Work request
Locate every line in the material below that has the word "arrests". Copy each of those lines.

Dataset entries

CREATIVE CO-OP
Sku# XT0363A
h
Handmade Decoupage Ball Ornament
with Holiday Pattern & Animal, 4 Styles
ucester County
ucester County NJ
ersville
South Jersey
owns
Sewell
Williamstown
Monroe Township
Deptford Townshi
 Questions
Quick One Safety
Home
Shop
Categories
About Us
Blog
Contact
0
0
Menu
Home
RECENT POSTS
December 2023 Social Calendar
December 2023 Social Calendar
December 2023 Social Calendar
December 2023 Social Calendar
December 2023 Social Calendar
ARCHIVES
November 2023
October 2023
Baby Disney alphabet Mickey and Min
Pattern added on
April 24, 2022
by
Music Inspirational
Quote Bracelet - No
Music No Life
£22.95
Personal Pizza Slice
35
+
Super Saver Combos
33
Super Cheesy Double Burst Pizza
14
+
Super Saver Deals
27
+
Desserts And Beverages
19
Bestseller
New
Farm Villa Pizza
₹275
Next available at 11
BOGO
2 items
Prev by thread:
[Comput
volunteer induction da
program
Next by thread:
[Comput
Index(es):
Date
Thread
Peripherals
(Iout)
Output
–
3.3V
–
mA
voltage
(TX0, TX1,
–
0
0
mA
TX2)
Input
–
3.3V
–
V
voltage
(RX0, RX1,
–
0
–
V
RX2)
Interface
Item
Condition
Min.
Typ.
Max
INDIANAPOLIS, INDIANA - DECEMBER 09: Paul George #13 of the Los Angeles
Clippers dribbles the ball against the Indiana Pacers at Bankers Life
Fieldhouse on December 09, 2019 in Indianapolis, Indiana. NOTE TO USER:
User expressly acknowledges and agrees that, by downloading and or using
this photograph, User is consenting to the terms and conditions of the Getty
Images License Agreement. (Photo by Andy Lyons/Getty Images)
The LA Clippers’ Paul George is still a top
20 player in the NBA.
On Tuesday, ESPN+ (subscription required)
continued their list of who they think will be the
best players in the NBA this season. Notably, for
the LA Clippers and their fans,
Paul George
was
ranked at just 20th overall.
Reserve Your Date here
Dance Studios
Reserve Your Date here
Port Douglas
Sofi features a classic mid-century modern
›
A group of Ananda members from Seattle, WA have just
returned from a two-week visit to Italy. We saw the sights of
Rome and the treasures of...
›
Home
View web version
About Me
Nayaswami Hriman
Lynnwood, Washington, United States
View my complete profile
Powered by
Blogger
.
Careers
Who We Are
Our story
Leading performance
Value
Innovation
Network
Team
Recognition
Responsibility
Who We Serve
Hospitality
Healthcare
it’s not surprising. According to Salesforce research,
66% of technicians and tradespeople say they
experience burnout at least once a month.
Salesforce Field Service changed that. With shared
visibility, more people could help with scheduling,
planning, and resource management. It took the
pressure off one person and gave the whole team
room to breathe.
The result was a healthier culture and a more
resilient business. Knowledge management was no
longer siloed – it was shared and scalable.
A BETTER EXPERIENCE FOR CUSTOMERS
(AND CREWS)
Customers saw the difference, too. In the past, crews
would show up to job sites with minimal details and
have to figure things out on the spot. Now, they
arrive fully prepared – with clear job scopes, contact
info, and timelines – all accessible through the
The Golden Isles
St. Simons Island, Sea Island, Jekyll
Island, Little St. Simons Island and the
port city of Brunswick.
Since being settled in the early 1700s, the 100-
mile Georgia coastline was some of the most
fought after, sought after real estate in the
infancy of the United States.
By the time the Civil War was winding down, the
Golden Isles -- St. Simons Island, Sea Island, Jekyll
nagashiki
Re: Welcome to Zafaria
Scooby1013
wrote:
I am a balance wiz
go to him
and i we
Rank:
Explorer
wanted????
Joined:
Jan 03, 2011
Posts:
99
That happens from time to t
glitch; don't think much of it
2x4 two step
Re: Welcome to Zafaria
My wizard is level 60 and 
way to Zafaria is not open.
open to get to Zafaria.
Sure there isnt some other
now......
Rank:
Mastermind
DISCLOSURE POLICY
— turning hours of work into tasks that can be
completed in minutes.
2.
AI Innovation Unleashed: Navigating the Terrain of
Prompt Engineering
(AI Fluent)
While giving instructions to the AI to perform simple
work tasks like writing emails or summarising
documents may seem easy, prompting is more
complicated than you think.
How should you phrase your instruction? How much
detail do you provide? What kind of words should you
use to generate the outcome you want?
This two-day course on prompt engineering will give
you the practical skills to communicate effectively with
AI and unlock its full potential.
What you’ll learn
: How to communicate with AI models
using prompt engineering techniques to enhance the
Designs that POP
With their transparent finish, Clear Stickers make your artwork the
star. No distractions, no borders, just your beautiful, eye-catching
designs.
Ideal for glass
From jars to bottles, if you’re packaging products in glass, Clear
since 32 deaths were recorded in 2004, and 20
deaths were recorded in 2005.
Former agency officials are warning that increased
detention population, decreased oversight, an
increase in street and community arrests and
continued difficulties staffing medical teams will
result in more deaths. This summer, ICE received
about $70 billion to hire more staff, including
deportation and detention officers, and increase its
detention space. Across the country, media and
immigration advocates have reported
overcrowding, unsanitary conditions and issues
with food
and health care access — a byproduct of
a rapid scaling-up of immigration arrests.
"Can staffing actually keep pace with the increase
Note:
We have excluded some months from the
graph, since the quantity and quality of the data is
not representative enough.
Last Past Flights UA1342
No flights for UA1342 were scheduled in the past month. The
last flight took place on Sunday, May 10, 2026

Reply
increase in street and community arrests and
a rapid scaling-up of immigration arrests.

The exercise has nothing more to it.